On ne compte aucun abattoir 100% bio en Rhône-Alpes mais une vingtaine d’abattoirs sont certifiés bio et certains également de la découpe. Le peu de présence et de valorisation en aval des abattoirs justifient les problématiques rencontrées. En effet, une bonne part de leur travail consiste en du travail à façon pour les producteurs, qui veulent valoriser leur production en circuits courts.

Des problématiques d'approvisionnement pour les salaisonniers et les bouchers. Si la croissance de la demande ne crée pas pour autant de véritable tension sur les filières, la faible représentation de certains types d’élevages sur le territoire poussent ces métiers à s’approvisionner ailleurs. Pour les 9 bouchers bio de Rhône-Alpes, l'approvisionnement se fait principalement en Auvergne. Les boucheries traditionnelles sont encore peu présentes en Bio mais des projets émergent. Les salaisonniers bio ne peuvent pas s’approvisionner en région. Le seul porc local bio transformé en région est commercialisé par des producteurs-transformateurs, qui transforment dans des ateliers collectifs ou font faire à façon.

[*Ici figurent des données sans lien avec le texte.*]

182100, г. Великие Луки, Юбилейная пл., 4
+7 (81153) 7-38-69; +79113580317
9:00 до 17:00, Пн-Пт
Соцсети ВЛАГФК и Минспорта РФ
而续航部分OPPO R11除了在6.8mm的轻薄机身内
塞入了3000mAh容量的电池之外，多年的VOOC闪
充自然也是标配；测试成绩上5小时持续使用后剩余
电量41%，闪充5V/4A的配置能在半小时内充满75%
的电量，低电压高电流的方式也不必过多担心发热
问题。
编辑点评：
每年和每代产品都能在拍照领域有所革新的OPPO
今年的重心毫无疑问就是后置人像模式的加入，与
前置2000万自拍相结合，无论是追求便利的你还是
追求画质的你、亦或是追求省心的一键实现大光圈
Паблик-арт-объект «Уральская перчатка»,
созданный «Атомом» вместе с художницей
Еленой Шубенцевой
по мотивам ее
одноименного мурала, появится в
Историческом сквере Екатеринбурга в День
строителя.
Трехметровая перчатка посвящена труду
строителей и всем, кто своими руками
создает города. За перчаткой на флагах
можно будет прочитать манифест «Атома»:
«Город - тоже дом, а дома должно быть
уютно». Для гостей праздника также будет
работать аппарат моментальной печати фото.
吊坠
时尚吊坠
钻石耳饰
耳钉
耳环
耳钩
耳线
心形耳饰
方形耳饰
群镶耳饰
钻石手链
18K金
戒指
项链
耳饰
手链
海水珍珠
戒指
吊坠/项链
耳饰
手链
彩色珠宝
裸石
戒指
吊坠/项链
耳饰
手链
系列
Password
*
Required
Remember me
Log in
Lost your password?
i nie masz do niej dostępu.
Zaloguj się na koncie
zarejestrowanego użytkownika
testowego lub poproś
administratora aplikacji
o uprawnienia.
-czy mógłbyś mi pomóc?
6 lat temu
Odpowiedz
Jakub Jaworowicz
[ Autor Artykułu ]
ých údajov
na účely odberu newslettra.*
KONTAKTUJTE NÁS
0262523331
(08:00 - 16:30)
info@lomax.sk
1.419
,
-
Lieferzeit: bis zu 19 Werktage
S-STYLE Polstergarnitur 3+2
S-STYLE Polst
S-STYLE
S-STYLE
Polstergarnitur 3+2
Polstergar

La filière volaille, quant à elle, est très structurée voire intégrée. 5 abattoirs de tailles différentes sont dénombrés. De plus, 5 grossistes ou coopératives assurent la commercialisation des volailles entières et/ou découpées. ¾ des poulets de chair bio sont produits en filières longues intégrées, principalement à destination de la GMS par 1/3 des exploitants. Le quart restant est commercialisé en circuits courts par 2/3 des exploitants. Les autres volailles bio (pintade, dindes etc.) sont principalement commercialisées en circuits courts.